(INPUT RECORDS begins)

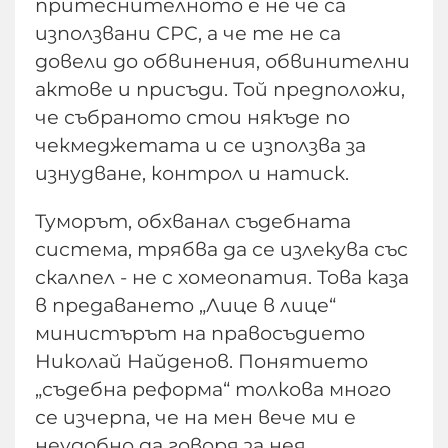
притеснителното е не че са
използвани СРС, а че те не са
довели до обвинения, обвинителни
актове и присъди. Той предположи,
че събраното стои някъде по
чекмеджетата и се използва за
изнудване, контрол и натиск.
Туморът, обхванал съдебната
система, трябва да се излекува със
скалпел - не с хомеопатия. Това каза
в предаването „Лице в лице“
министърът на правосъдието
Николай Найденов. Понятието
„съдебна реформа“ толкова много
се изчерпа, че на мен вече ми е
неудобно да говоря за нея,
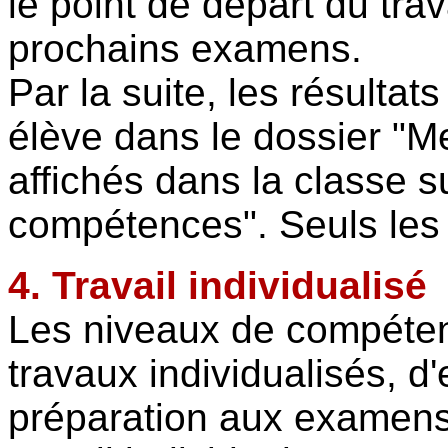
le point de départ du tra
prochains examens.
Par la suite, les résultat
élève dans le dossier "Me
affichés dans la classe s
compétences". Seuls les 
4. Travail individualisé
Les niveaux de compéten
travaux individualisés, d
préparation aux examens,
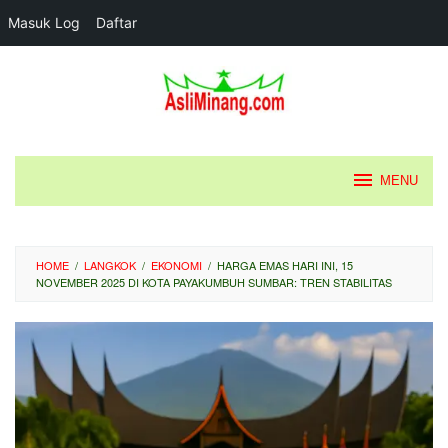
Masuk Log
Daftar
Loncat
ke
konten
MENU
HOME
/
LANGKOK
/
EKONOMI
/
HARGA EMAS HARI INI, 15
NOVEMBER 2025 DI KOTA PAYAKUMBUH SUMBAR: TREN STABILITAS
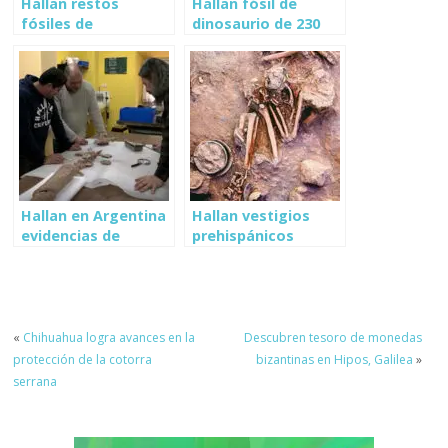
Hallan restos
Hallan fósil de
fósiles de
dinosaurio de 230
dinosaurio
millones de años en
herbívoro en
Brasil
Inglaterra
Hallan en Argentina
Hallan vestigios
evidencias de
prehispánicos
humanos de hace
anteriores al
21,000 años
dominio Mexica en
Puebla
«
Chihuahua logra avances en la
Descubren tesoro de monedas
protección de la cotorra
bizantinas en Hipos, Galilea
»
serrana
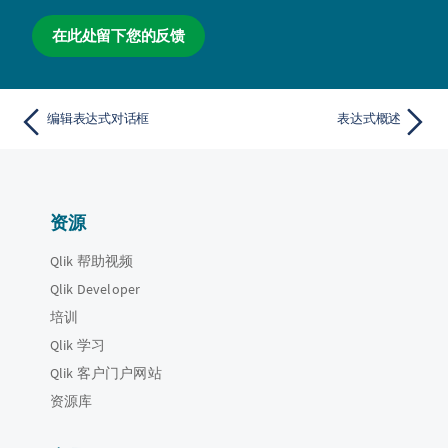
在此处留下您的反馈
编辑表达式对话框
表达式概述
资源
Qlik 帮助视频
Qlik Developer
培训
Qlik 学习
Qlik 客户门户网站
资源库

(INPUT RECORDS ends)

* [WHAT IS BEING ASKED]:
Copy exactly the material above from the line with "скалпел - не с хомеопатия. Това каза" to the line with "prochains examens.", ends included, and nothing else. Leave out any picture.

* [THE ANSWER]:
скалпел - не с хомеопатия. Това каза
в предаването „Лице в лице“
министърът на правосъдието
Николай Найденов. Понятието
„съдебна реформа“ толкова много
се изчерпа, че на мен вече ми е
неудобно да говоря за нея,
le point de départ du tra
prochains examens.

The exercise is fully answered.